Postby Brendon » Thu May 26, 2016 1:36 pm

Hi

Thanks for the detailed response

ZFS volumes appear as mounted volumes in the side bar, and they have the "eject" icon on them. Macintosh HD also appears, but without the "eject" button.


Agree, we don't know how to prevent the ZFS datasets from being ejectable at this point. There appears to be no harm in them being ejectable, unless of course you eject one accidentally.

The first and easiest way to see that ZFS doesn't mount quickly enough is to set some app to "Open at Login" and have it immediately try to access some file in the ZFS volume. For example, I tried making VMWare Fusion open a particular VM at login, but it would pop up an error message saying machine could not be found, or something like that. To workaround that issue, I actually (sadly) use this crontab:

@reboot while [ ! -f '/Volumes/Virtual_Machines/Windows_10.vmwarevm/Virtual Disk.vmdk' ] ; do sleep 1 ; done ; sleep 5 ; open '/Applications/VMware Fusion.app'


Ah yes, its certainly true that there is no coordination as to when ZFS volumes become available verses when a user can login to a machine. It is because once the ZFS drivers are loaded it takes some time for the drives to be ready for use, and there is nothing in OSX that will cause it to wait for "all drives" to be available. The only way we can see of doing this is to modify the launchd item that starts the login screen to wait for ZFS. This has been discussed and rejected because it requires modifications to files that we feel could ultimately cause other problems for users.

The same issue applies if you use ZFS has your home directory, you have to wait after boot for the drives to mount before attempting to login.
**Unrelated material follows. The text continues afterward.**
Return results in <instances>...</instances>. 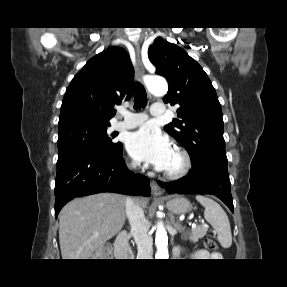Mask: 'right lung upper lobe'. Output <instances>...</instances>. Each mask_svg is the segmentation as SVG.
I'll return each mask as SVG.
<instances>
[{"label":"right lung upper lobe","instance_id":"1","mask_svg":"<svg viewBox=\"0 0 287 287\" xmlns=\"http://www.w3.org/2000/svg\"><path fill=\"white\" fill-rule=\"evenodd\" d=\"M134 70L128 53L109 47L72 79L61 105L59 127L86 122L110 126L114 105L132 97Z\"/></svg>","mask_w":287,"mask_h":287}]
</instances>
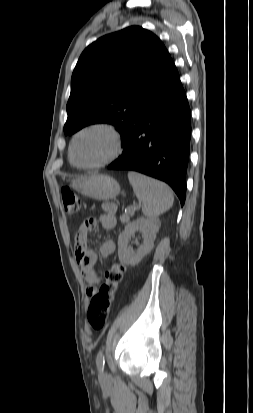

When I close the lid of the computer, the computer sleeps. If I open it up again a little while later, everything is fine, which shows you that ZFS doesn't unmount for sleeps, and sleeps are no problem. But if you leave the lid closed for a long time (overnight) then the computer hibernates. In this case, OSX dumps all of its ram to disk, and unmounts everything, including Macintosh HD, and powers off. When you power on again, it remounts Macintosh HD, and loads all the RAM back from disk, before waking up any of the apps. It's *supposed* to be just like waking up from sleep, except it doesn't work that way in reality. For whatever reason, Macintosh HD obviously comes back before any of the apps, but the ZFS volumes don't mount quickly enough, so apps come back at the same time as ZFS, or earlier. I don't know if apps consistently come back faster than ZFS, or if there's a race, but I know I've never seen ZFS win the race. Every time I've done this so far, VMware gives me a message about virtual machine unavailable (or something like that) and the only option is to close vmware. This is not a problem if the guest VM is housed on Macintosh HD; only when the VM is housed on a "removable" volume such as ZFS.


I understand your description and will try to replicate. As stated yesterday ZFS does not unmount drives during hibernate. However this does not preclude your symptoms being caused by some similar effect.